* **Task brief**
Pull out every line below that holds the word "Yeşiller".

* **Records**
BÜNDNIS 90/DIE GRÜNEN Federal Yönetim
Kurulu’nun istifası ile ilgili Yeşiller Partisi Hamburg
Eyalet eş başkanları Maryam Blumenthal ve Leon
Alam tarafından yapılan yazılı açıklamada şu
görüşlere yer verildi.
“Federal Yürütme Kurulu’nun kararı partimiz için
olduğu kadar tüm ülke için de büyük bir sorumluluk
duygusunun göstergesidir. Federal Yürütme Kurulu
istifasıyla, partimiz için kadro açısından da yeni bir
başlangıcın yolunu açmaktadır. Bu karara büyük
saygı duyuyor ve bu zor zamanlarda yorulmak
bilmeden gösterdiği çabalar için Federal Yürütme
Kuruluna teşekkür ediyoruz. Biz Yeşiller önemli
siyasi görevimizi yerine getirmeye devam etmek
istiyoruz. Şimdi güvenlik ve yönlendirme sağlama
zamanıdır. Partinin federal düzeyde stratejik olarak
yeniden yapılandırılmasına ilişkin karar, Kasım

--

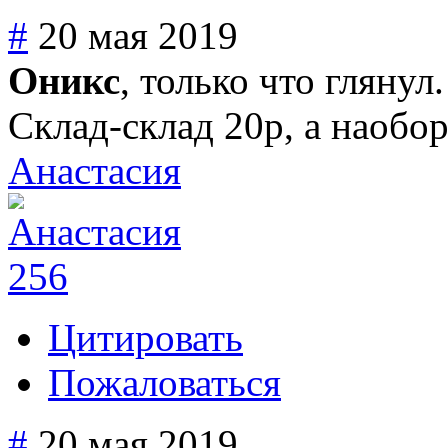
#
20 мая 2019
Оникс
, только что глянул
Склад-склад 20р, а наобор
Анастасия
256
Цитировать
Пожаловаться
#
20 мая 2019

* * *

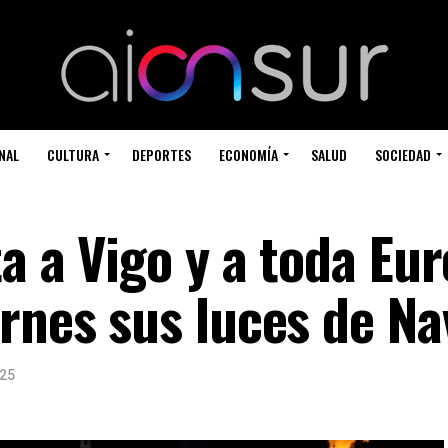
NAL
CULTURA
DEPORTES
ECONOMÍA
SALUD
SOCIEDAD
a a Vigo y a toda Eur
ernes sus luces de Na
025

* **Response to this task**
Kurulu’nun istifası ile ilgili Yeşiller Partisi Hamburg
Kuruluna teşekkür ediyoruz. Biz Yeşiller önemli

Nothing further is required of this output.